Learn how overtraining can be the starting point for maximizing muscle growth in bodybuilding. Gain 10 kg of mass in 3 months. Everyone knows that for progress it is necessary to constantly create stressful conditions for the body. If you do not progress the load and use one training program for a long time, then you will not only be unable to develop muscles, but will also begin to regress. The body always strives for balance in everything. For a certain time, he adapts to a constant load, and you stop developing.
Only through stress can the body be made to develop. If you want to constantly progress, then you need to make changes to your training program. Although everyone knows about this, but often people strive to find a program that will give them the opportunity to develop and at the same time do not make much effort. But you should remember that this is simply not possible. Today we will talk about how to use overtraining in bodybuilding for muscle growth.
How to use overtraining for muscle growth?
The main reason for looking for training programs that we talked about above is lack of motivation. However, there are many people who are ready to improve their body and will go to any difficulties for this. They often lack guidance. If you put them on the right path, they will progress and achieve their goals.
Very often, athletes do not want to increase the load for fear of overtraining. But if you do not create stressful situations, then progress will simply be impossible. The line that separates productive activities, which also contain a state of overtraining from counterproductive ones, is extremely thin. When you increase the intensity of training, it is very important to monitor your own body signals and respond to them correctly. Effective training consists of a large number of factors. These are biological rhythms (often no one remembers them), a nutrition program, rest, sports supplements, etc. Psychological stress is also very important here. Unfortunately, in modern life, every person has a lot of stressful situations that can negatively affect the training process.
Working weight is very important in bodybuilding. This is a purely individual indicator, and it can be quite different in different periods of time. Psychological stress can also affect it and sometimes it is best to reduce the stress for a while. It is a sharp increase in the weight of sports equipment that can lead to overtraining. You must learn to understand your body to avoid this. At the same time, if overtraining is observed for a short period of time, then it will only benefit the athlete. It is important for the athlete to be able to distinguish between real severe overtraining from, for example, simple boredom caused by a training program. This can happen if you use one training method for a long time. In this case, you just need to make changes to your classes, and you will immediately begin to progress further. For your workout to be successful, you need to enjoy the process.
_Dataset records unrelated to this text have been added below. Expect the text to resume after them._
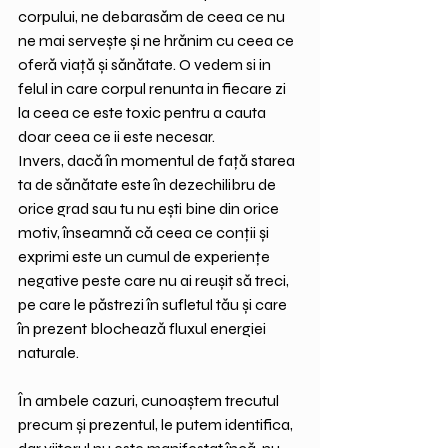
corpului, ne debarasăm de ceea ce nu 
ne mai servește și ne hrănim cu ceea ce 
oferă viață și sănătate. O vedem si in 
felul in care corpul renunta in fiecare zi 
la ceea ce este toxic pentru a cauta 
doar ceea ce ii este necesar.
Invers, dacă în momentul de față starea 
ta de sănătate este în dezechilibru de 
orice grad sau tu nu ești bine din orice 
motiv, înseamnă că ceea ce conții și 
exprimi este un cumul de experiențe 
negative peste care nu ai reușit să treci, 
pe care le păstrezi în sufletul tău și care 
în prezent blochează fluxul energiei 
naturale. 
În ambele cazuri, cunoaștem trecutul 
precum și prezentul, le putem identifica, 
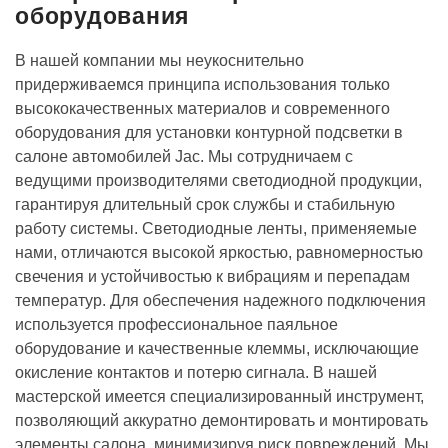
оборудования
В нашей компании мы неукоснительно
придерживаемся принципа использования только
высококачественных материалов и современного
оборудования для установки контурной подсветки в
салоне автомобилей Jac. Мы сотрудничаем с
ведущими производителями светодиодной продукции,
гарантируя длительный срок службы и стабильную
работу системы. Светодиодные ленты, применяемые
нами, отличаются высокой яркостью, равномерностью
свечения и устойчивостью к вибрациям и перепадам
температур. Для обеспечения надежного подключения
используется профессиональное паяльное
оборудование и качественные клеммы, исключающие
окисление контактов и потерю сигнала. В нашей
мастерской имеется специализированный инструмент,
позволяющий аккуратно демонтировать и монтировать
элементы салона, минимизируя риск повреждений. Мы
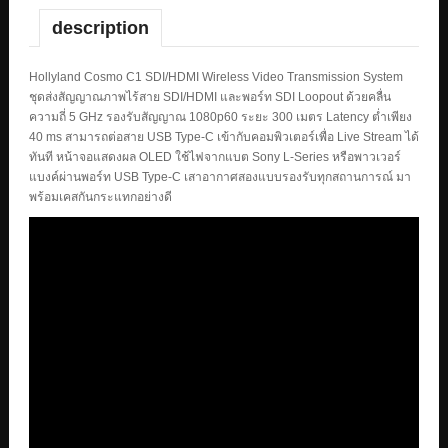
description
Hollyland Cosmo C1 SDI/HDMI Wireless Video Transmission System
ชุดส่งสัญญาณภาพไร้สาย SDI/HDMI และพอร์ท SDI Loopout ด้วยคลื่น
ความถี่ 5 GHz รองรับสัญญาณ 1080p60 ระยะ 300 เมตร Latency ต่ำเพียง
40 ms สามารถต่อสาย USB Type-C เข้ากับคอมพิวเตอร์เพื่อ Live Stream ได้
ทันที หน้าจอแสดงผล OLED ใช้ไฟจากแบต Sony L-Series หรือพาวเวอร์
แบงค์ผ่านพอร์ท USB Type-C เสาอากาศสองแบบรองรับทุกสถานการณ์ มา
พร้อมเคสกันกระแทกอย่างดี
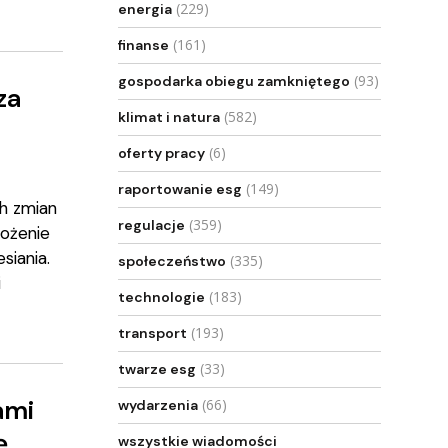
(229)
energia
(161)
finanse
(93)
gospodarka obiegu zamkniętego
za
(582)
klimat i natura
(6)
oferty pracy
(149)
raportowanie esg
ch zmian
(359)
regulacje
rożenie
siania.
(335)
społeczeństwo
i
(183)
technologie
(193)
transport
(33)
twarze esg
ami
(66)
wydarzenia
ę
wszystkie wiadomości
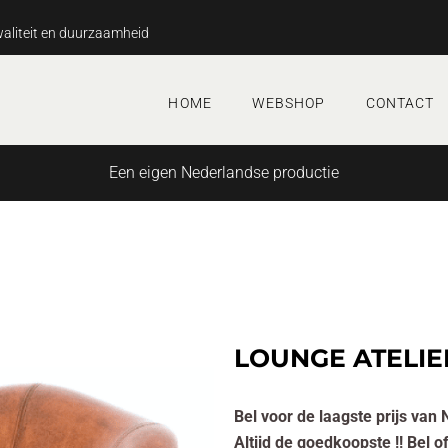
aliteit en duurzaamheid
HOME
WEBSHOP
CONTACT
Een eigen Nederlandse productie
LOUNGE ATELIE
Bel voor de laagste prijs van 
Altijd de goedkoopste !! Bel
Very often, beginner athletes use a large number of movements, and as a result, their session can last a couple of hours. But just like in ordinary life, something simple can be very effective. This fully applies to the training process. To get good results, it is quite possible to limit yourself to three main movements, supplementing them with two auxiliary ones.
You can use more movements, but in this case it makes sense to create two programs and use each of them once every two weeks. However, the option with fewer exercises still seems to be more acceptable. This will allow you to train effectively without spending a lot of time in the gym.
Some athletes, having learned that their idol trains at least four times a week, begin to follow his example. You must be aware that your fitness level and that of your pro athletes are different. Simply copying the workout routines of famous bodybuilders will definitely lead you to overtraining. You must create a training program that is fully consistent with your current level of training. It must be expanded gradually.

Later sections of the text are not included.